#### ACTION ITEM:
Determine how many lines in the entries below contain "التي", and output only that number.

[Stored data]
*** Begin section ***
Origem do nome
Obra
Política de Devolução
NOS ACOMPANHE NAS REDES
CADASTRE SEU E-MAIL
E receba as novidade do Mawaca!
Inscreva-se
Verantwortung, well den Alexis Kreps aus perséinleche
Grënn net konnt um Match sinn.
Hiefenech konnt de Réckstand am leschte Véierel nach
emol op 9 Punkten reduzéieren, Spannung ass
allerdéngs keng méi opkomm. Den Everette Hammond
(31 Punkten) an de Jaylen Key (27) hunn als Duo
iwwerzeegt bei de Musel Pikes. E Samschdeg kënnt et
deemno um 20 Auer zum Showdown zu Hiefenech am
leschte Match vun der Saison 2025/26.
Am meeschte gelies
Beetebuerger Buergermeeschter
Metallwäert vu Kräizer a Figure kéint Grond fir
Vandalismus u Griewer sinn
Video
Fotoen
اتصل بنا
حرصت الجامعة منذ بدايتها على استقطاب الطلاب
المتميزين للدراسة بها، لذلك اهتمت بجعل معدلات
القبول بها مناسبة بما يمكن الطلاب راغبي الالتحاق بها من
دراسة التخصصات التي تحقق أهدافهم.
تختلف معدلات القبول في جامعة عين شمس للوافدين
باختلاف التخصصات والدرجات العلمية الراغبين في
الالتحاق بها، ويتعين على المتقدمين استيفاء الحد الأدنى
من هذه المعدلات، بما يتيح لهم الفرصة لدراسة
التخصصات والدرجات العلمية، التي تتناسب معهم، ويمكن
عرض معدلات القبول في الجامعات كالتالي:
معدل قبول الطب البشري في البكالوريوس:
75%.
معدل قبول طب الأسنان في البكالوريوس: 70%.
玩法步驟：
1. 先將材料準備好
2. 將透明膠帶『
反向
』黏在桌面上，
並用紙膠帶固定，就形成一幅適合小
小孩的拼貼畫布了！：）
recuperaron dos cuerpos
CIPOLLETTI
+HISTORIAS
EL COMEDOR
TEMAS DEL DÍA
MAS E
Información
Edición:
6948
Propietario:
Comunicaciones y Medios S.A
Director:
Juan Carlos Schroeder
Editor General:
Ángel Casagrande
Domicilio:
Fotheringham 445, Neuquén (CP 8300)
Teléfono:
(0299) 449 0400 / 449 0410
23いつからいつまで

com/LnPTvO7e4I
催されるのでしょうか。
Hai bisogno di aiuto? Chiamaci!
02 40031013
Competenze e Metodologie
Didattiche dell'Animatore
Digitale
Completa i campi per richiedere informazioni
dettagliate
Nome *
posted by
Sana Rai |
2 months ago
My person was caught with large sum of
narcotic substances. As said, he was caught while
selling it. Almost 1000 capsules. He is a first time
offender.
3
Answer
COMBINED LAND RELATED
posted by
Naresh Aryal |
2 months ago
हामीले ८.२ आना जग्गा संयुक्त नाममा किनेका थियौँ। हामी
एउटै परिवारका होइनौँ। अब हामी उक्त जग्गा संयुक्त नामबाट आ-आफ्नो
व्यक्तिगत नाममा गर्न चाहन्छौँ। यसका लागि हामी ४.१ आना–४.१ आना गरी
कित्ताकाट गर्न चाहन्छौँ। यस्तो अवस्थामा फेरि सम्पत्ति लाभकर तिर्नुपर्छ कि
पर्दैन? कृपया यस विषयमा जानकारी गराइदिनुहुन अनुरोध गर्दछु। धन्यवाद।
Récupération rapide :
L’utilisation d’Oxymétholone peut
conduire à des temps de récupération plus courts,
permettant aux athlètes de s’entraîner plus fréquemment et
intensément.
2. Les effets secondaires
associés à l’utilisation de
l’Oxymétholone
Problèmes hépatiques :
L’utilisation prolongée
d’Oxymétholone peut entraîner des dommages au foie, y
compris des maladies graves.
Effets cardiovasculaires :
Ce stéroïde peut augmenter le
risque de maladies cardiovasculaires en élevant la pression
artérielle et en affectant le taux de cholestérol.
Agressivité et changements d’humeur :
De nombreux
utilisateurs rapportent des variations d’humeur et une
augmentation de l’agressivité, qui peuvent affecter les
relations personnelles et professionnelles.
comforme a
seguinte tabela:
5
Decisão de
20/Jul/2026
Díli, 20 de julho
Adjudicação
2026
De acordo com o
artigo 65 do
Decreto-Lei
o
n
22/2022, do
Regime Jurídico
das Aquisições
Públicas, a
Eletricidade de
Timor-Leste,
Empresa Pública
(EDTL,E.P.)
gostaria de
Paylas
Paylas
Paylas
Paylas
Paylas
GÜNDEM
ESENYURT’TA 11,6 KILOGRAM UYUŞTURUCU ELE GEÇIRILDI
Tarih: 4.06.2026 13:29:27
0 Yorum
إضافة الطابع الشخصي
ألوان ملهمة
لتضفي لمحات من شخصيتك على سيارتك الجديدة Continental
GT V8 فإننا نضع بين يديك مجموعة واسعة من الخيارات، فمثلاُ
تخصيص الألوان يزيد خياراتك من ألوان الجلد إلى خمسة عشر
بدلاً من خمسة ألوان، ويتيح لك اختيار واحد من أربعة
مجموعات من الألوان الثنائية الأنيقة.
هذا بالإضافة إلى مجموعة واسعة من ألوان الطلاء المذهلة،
*** End section ***
#### ANSWER SPACE:
2